Issues with EKS module bootstrap and Cilium with newly released EKS AL2023 #1678

ajvn · 2024-02-20T09:04:33Z

What happened:
Hello folks, we've been testing recently released EKS optimized AL2023 AMI, and have some feedback to provide.
While I'm aware that these might not be strictly issue with AMI itself, I believe large enough part of your user base has similar setup, so it's probably beneficial to let you know about issues we've encountered.

Issue with user data part of launch configuration using EKS Terraform module v19.20.0

When provided as part of pre_bootstrap_user_data with enable_bootstrap_user_data set to false, it seems like nodeadm cannot parse it, and it fails during boot with Could not find NodeConfig within UserData.
This can be sorted by using pure YAML config file provided via user_data_template_path and it looks something like this:

---
apiVersion: node.eks.aws/v1alpha1
kind: NodeConfig
spec:
  cluster:
    name: ${cluster_name}
    apiServerEndpoint: ${cluster_endpoint}
    certificateAuthority: ${cluster_auth_base64}
    cidr: ${cluster_service_ipv4_cidr}

Cilium agent fails to start due to 2 default routes
There are 2 default routes using both ens5 and ens6 interfaces, and Cilium fails with something like this:

level=error msg="Start hook failed" error="daemon creation failed: error while initializing daemon: failed while reinitializing datapath: unable to install ip rule for ENI multi-node NodePort: failed to find interface with default route: Found multiple default routes with the same priority: {Ifindex: 2 Dst: 0.0.0.0/0 Src: <x.x.x.x> Gw: <x.x.x.x> Flags: [] Table: 254 Realm: 0} vs {Ifindex: 3 Dst: 0.0.0.0/0 Src: <x.x.x.x> Gw: <x.x.x.x> Flags: [] Table: 254 Realm: 0}" function="cmd.newDaemonPromise.func1 (daemon_main.go:1663)" subsys=hive

When locally testing bare bone AL2023 VDI image, there's only one default route, granted underlying virtualization and hardware are vastly different.

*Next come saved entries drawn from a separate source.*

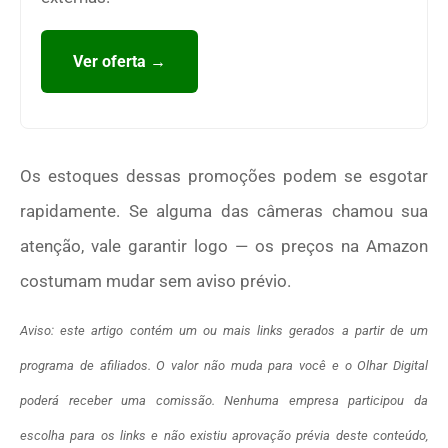
Ver oferta →
Os estoques dessas promoções podem se esgotar
rapidamente. Se alguma das câmeras chamou sua
atenção, vale garantir logo — os preços na Amazon
costumam mudar sem aviso prévio.
Aviso: este artigo contém um ou mais links gerados a partir de um
programa de afiliados. O valor não muda para você e o Olhar Digital
poderá receber uma comissão. Nenhuma empresa participou da
escolha para os links e não existiu aprovação prévia deste conteúdo,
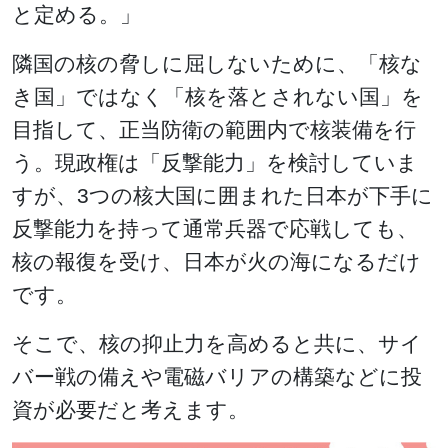
と定める。」
隣国の核の脅しに屈しないために、「核な
き国」ではなく「核を落とされない国」を
目指して、正当防衛の範囲内で核装備を行
う。現政権は「反撃能力」を検討していま
すが、3つの核大国に囲まれた日本が下手に
反撃能力を持って通常兵器で応戦しても、
核の報復を受け、日本が火の海になるだけ
です。
そこで、核の抑止力を高めると共に、サイ
バー戦の備えや電磁バリアの構築などに投
資が必要だと考えます。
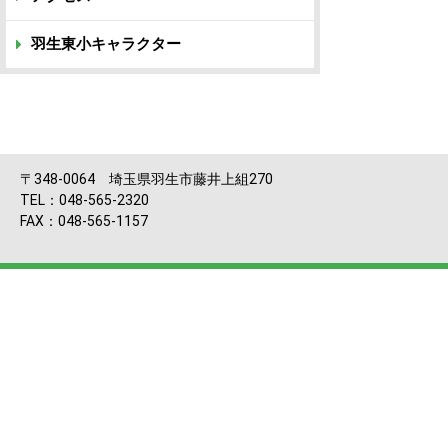
羽生東小キャラクター
〒348-0064 埼玉県羽生市藤井上組270
TEL：048-565-2320
FAX：048-565-1157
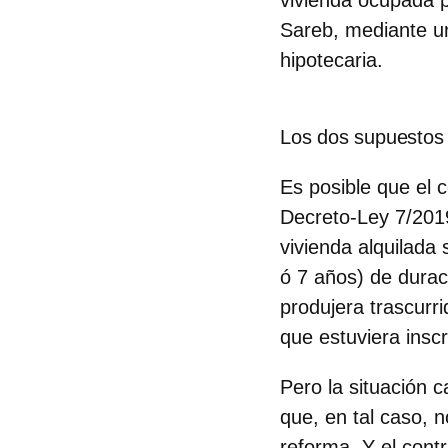
vivienda ocupada po
Sareb, mediante u
hipotecaria.
Los dos supuestos 
Es posible que el c
Decreto-Ley 7/2019
vivienda alquilada
ó 7 años) de duraci
produjera trascurri
que estuviera inscr
Pero la situación c
que, en tal caso, n
reforma. Y el contr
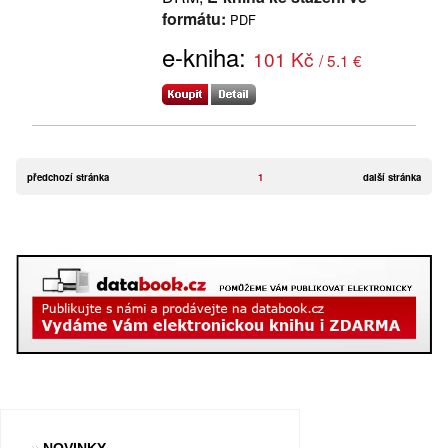
formátu:
PDF
e-kniha:
101 Kč
/ 5.1 €
předchozí stránka
1
další stránka
NOVINKY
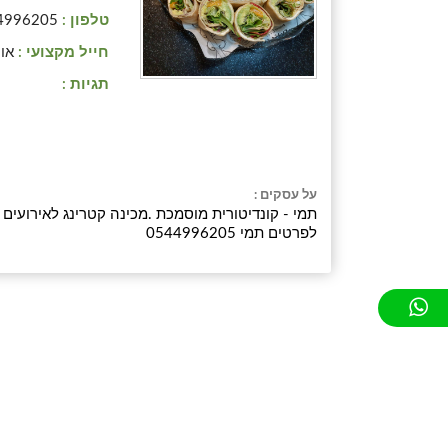
טלפון :
4996205
חייל מקצועי :
אוי
תגיות :
על עסקים :
תמי - קונדיטורית מוסמכת .מכינה קטרינג לאירועים -
לפרטים תמי 0544996205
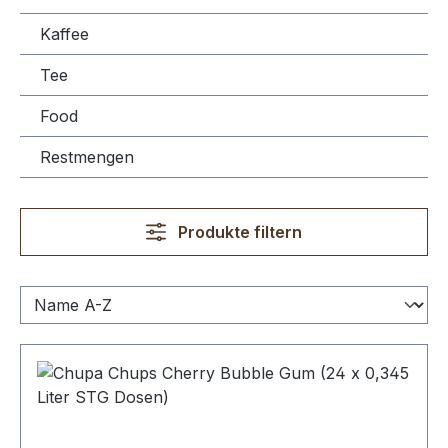
Kaffee
Tee
Food
Restmengen
Produkte filtern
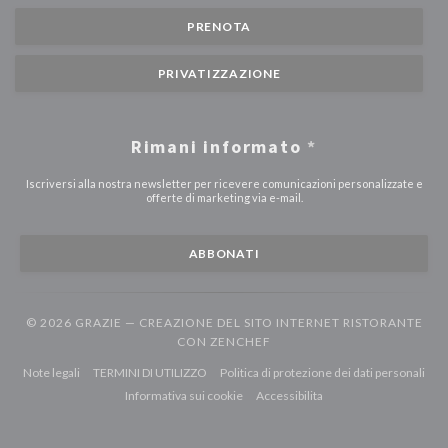
PRENOTA
PRIVATIZZAZIONE
Rimani informato
*
Iscriversi alla nostra newsletter per ricevere comunicazioni personalizzate e
offerte di marketing via e-mail.
ABBONATI
© 2026 GRAZIE — CREAZIONE DEL SITO INTERNET RISTORANTE
((APRE UNA NUOVA FINEST
CON
ZENCHEF
((apre una nuova finestra))
((apre una nuova finestra))
((ap
Note legali
TERMINI DI UTILIZZO
Politica di protezione dei dati personali
((apre una nuova finestra))
((apre una nuova finestr
Informativa sui cookie
Accessibilita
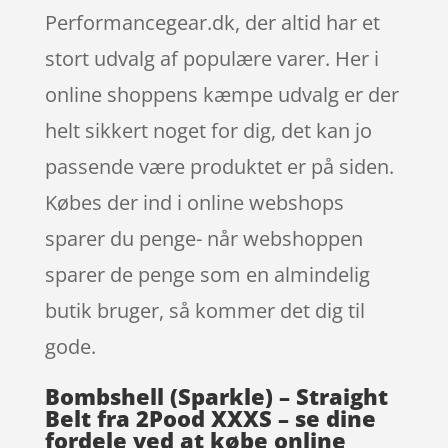
Performancegear.dk, der altid har et
stort udvalg af populære varer. Her i
online shoppens kæmpe udvalg er der
helt sikkert noget for dig, det kan jo
passende være produktet er på siden.
Købes der ind i online webshops
sparer du penge- når webshoppen
sparer de penge som en almindelig
butik bruger, så kommer det dig til
gode.
Bombshell (Sparkle) – Straight
Belt fra 2Pood XXXS – se dine
fordele ved at købe online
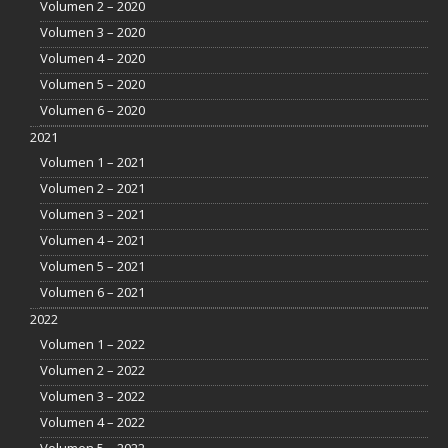
Volumen 2 – 2020
Volumen 3 – 2020
Volumen 4 – 2020
Volumen 5 – 2020
Volumen 6 – 2020
2021
Volumen 1 – 2021
Volumen 2 – 2021
Volumen 3 – 2021
Volumen 4 – 2021
Volumen 5 – 2021
Volumen 6 – 2021
2022
Volumen 1 – 2022
Volumen 2 – 2022
Volumen 3 – 2022
Volumen 4 – 2022
Volumen 5 – 2022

Solution to this is dropping second default route on ens6 interface:

$ sudo ip route delete default via <x.x.x.x>

After these 2 conditions are handled, node can join the cluster, is Ready and Cilium agent is running.

What you expected to happen:
As this is Tech Preview, it's already in pretty good state.

How to reproduce it (as minimally and precisely as possible):
Use EKS optimized AMI from initial announcement for one of the nodegroups in cluster where Cilium is used.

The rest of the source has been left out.